Democracy in Action
So, let's say you have 4 candidates running for Governor as Democrats. Eventually, one of the candidates will be endorsed by the DFL party, but all of them can keep running for Governor to the primary election and then the voters decide who will be the DFL candidate in the General Election. The system is supposed to be a way to keep the party in the hands of the people - the grassroots system of choosing who is endorsed, rather than just some "party bosses" choosing the candidate for the party. Unfortunately, the public still has the perception that only the real lefties and righties attend the caucuses and Conventions and that the endorsement is still some sort of coronation. The endorsement may not actually help a candidate in the primary, but hurt him. Senator Mark Dayton knew he had no chance of getting the DFL endorsement, so he didn't even bother with the caucus sytem and just focused on the primary and obviously won.
So, is the caucus stuff even worth your time? Back when I was in college I was a political science major and very involved in politics. I was a Republican back then and always attended my caucuses with the handful of other Republicans in very liberal Minneapolis. Then in law school I stopped trying to rebel against my hippie parents and became disillusioned by the GOP that was overtaken by the religious right social conservatives and became a Democrat. I was fairly active in DFL politics and attended caucuses then. After graduating I just didn't see the point and haven't been to a caucus in a while. But since I bitch and complain about how things are going in this country and in this state, I decided I had to get involved again this year and attended my DFL caucus last night. I'm still not sure it wasn't a complete waste of time, but I feel better knowing I went.
We spent most of our time debating resolutions. Anyone can write a resolution and present it to the caucus. We debate them and if they are passed, they are passed along up the line to the conventions and eventually they become part of our party's platform. The most famous resolution to begin at the caucus level was a resolution from outstate Minnesota that eventually resulted in the formation of the Peace Corps. Our caucuses resolutions were about Univeral Health Care, funding ECFE, immigration, voting, the mimnimum wage and some party stuff. Most of them passed without much debate because we really were all pretty lefty and pretty much agree on how things should work. Despite living in a major Metropolitan city, my caucus looked pretty suburban. It was all white middle class people. There was one guy who was a European immigrant and one guy who is a Union worker. One guy is a very famous DFL political commentator and activist. One woman said she's a financial advisor. You know I'm a lawyer. There were lots of senior citizens. I guess if I still lived in Minneapolis, things might be a little more diverse. Or perhaps even a different neighborhood in St. Paul.

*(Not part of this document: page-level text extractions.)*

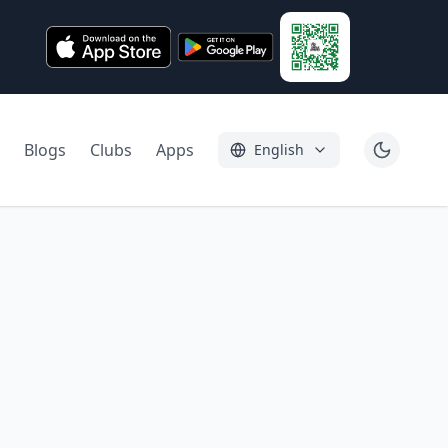
Blogs
Clubs
Apps
English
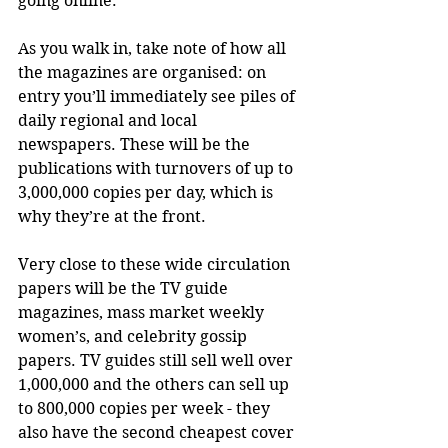
going online.
As you walk in, take note of how all 
the magazines are organised: on 
entry you’ll immediately see piles of 
daily regional and local 
newspapers. These will be the 
publications with turnovers of up to 
3,000,000 copies per day, which is 
why they’re at the front. 
Very close to these wide circulation 
papers will be the TV guide 
magazines, mass market weekly 
women’s, and celebrity gossip 
papers. TV guides still sell well over 
1,000,000 and the others can sell up 
to 800,000 copies per week - they 
also have the second cheapest cover 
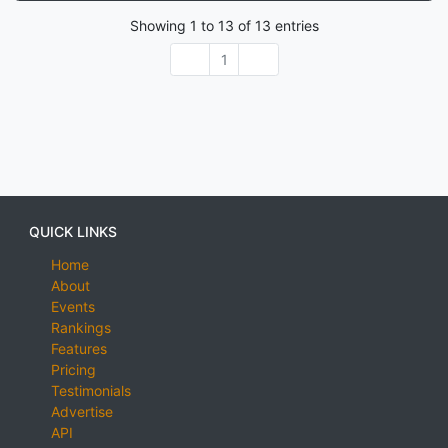
Showing
1
to
13
of
13
entries
1
QUICK LINKS
Home
About
Events
Rankings
Features
Pricing
Testimonials
Advertise
API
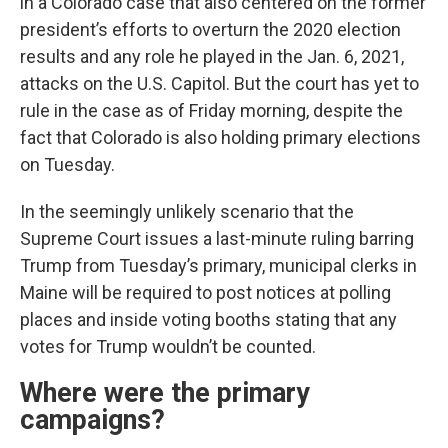
in a Colorado case that also centered on the former
president’s efforts to overturn the 2020 election
results and any role he played in the Jan. 6, 2021,
attacks on the U.S. Capitol. But the court has yet to
rule in the case as of Friday morning, despite the
fact that Colorado is also holding primary elections
on Tuesday.
In the seemingly unlikely scenario that the
Supreme Court issues a last-minute ruling barring
Trump from Tuesday’s primary, municipal clerks in
Maine will be required to post notices at polling
places and inside voting booths stating that any
votes for Trump wouldn’t be counted.
Where were the primary
campaigns?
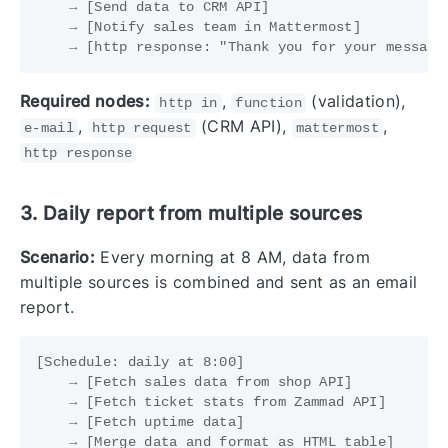
    → [Send data to CRM API]

    → [Notify sales team in Mattermost]

Required nodes:
,
(validation),
http in
function
,
(CRM API),
,
e-mail
http request
mattermost
http response
3. Daily report from multiple sources
Scenario:
Every morning at 8 AM, data from
multiple sources is combined and sent as an email
report.
[Schedule: daily at 8:00]

    → [Fetch sales data from shop API]

    → [Fetch ticket stats from Zammad API]

    → [Fetch uptime data]

    → [Merge data and format as HTML table]
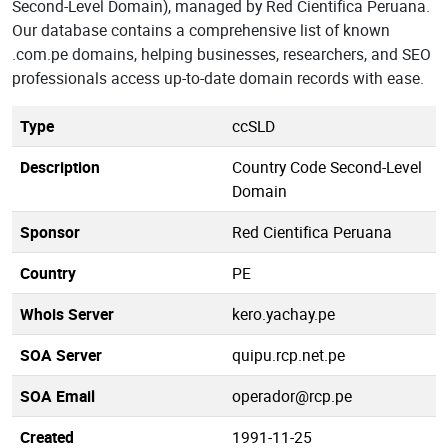
Second-Level Domain), managed by Red Cientifica Peruana.
Our database contains a comprehensive list of known
.com.pe domains, helping businesses, researchers, and SEO
professionals access up-to-date domain records with ease.
Type
ccSLD
Description
Country Code Second-Level
Domain
Sponsor
Red Cientifica Peruana
Country
PE
Whois Server
kero.yachay.pe
SOA Server
quipu.rcp.net.pe
SOA Email
operador@rcp.pe
Created
1991-11-25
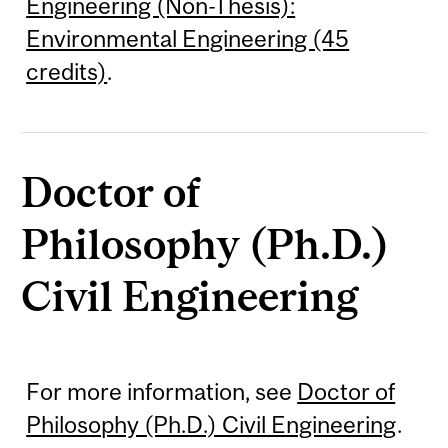
Engineering (Non-Thesis):
Environmental Engineering (45
credits)
.
Doctor of
Philosophy (Ph.D.)
Civil Engineering
For more information, see
Doctor of
Philosophy (Ph.D.) Civil Engineering
.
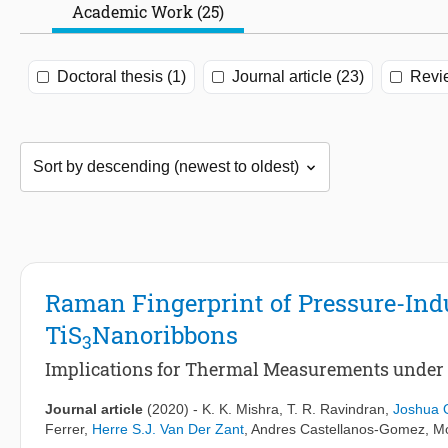
Academic Work (25)
Doctoral thesis (1)
Journal article (23)
Revi
Raman Fingerprint of Pressure-Ind
TiS
Nanoribbons
3
Implications for Thermal Measurements under 
Journal article
(2020)
-
K. K. Mishra
,
T. R. Ravindran
,
Joshua O
Ferrer
,
Herre S.J. Van Der Zant
,
Andres Castellanos-Gomez
, M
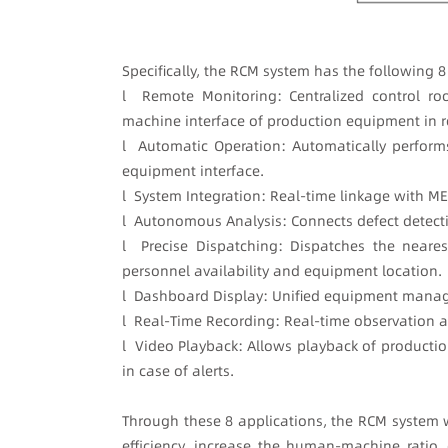
Specifically, the RCM system has the following 
l Remote Monitoring: Centralized control ro
machine interface of production equipment in r
l Automatic Operation: Automatically performs
equipment interface.
l System Integration: Real-time linkage with ME
l Autonomous Analysis: Connects defect detecti
l Precise Dispatching: Dispatches the neare
personnel availability and equipment location.
l Dashboard Display: Unified equipment manag
l Real-Time Recording: Real-time observation 
l Video Playback: Allows playback of productio
in case of alerts.
Through these 8 applications, the RCM system 
efficiency, increase the human-machine ratio,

Anyway, I wish I had brought this along to the caucus and gotten some knitting done too:
They fit into the Project Spectrum pink March very well, don't they? As you might be able to tell, I am using Lantern Moon rosewood needles on these. I broke another one last night. I started these on my trip to Mexico and had broken a couple of needles on the trip. I contacted Lantern Moon and they were nice enough to replace them with a new set. Extremely generous and very, very good customer service. I highly recommend them. Unfortunately, as I said, I broke one of the new needles last night. I think size 1 is just too small for Rosewood needles. I'm going to stick with the more sturdy ebony needles from now on, at least for needles under size 3.
I've also been reading "A Million Little Pieces". I wish I had read this before the news of Mr. Frey's deception came out. Now that he has admitted that he exaggerated things, I feel like I can tell when he's going off the tracks. There are places where he talks about his addiction and his feelings that sound very real and honest to me. But then he starts going off on what a tough guy he is and how everyone is scared of him and it sounds like so much braggadocio. It annoys me and takes me right out of the book. I'm also not sure I love his style. He creates these long compound sentences with a lot of "ands" in them. Let me find one. Okay, I just opened the book and looked at the first sentence of a paragraph and this is what I find:
I walk to the Dining Hall and I get in line and I grab a tray and I take a deep breath and the smell of the food floods my body and I am hungry, hungry, hungry and I want to eat and I want to eat a lot.
So, that's pretty typical. The repetition you see in there is typical too. Since I'm already annoyed with him and finding him a braggart, I find that repetition a bit pretentious. I'm about 1/4 of the way through and I'm trying to decide whether to finish or not. I hardly ever not finish books. But, life is short, you know?
Speaking of books, I'm thinking about joining Zooba. Anyone had any experience with them? There are a fair number of best sellers and knitting books that I think I'd like for only $10 each and I generally buy at least one book a month, so it seems like it might be a good choice for me.